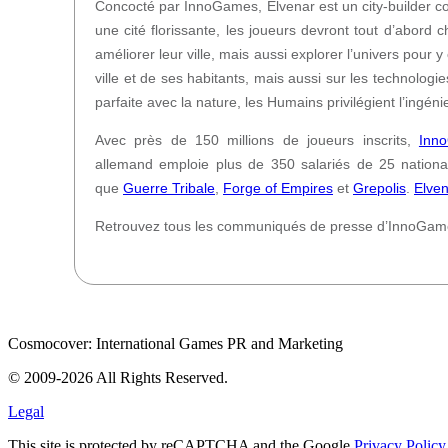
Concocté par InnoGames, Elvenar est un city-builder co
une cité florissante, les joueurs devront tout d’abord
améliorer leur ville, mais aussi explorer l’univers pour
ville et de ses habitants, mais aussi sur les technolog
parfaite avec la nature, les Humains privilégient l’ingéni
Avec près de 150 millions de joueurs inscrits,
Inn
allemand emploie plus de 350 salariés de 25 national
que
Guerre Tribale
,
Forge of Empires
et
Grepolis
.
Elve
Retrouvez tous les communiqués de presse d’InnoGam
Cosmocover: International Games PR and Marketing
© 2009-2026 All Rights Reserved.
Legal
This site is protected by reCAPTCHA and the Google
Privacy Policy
* * * *
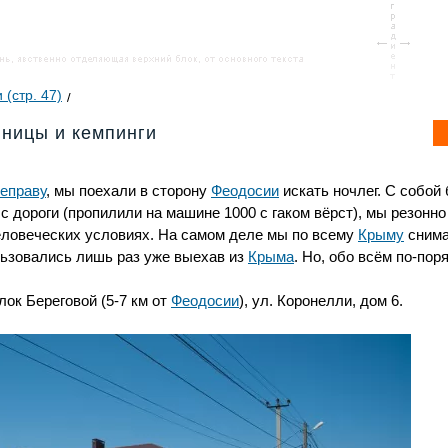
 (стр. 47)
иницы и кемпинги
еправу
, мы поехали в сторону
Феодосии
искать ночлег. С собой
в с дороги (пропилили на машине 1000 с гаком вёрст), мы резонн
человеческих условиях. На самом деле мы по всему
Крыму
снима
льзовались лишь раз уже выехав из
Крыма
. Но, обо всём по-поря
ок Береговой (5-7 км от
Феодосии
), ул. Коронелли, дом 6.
* * * *
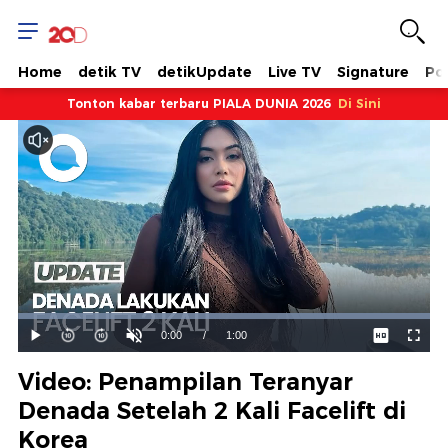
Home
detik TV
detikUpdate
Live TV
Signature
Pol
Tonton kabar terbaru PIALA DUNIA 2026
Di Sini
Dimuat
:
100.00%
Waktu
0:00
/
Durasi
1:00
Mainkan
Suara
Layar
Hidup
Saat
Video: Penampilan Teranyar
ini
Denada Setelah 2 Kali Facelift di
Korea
* * * *
• [TRY IT] Would you copy, unchanged, the stretch of the records above that begins at the line containing "Concocté par InnoGames, Elvenar" and ends at the line containing "Privacy Policy", and only that?

• [SOLUTION TO THIS TASK]
Concocté par InnoGames, Elvenar est un city-builder co
une cité florissante, les joueurs devront tout d’abord
améliorer leur ville, mais aussi explorer l’univers pour
ville et de ses habitants, mais aussi sur les technolog
parfaite avec la nature, les Humains privilégient l’ingéni
Avec près de 150 millions de joueurs inscrits,
Inn
allemand emploie plus de 350 salariés de 25 national
que
Guerre Tribale
,
Forge of Empires
et
Grepolis
.
Elve
Retrouvez tous les communiqués de presse d’InnoGam
Cosmocover: International Games PR and Marketing
© 2009-2026 All Rights Reserved.
Legal
This site is protected by reCAPTCHA and the Google
Privacy Policy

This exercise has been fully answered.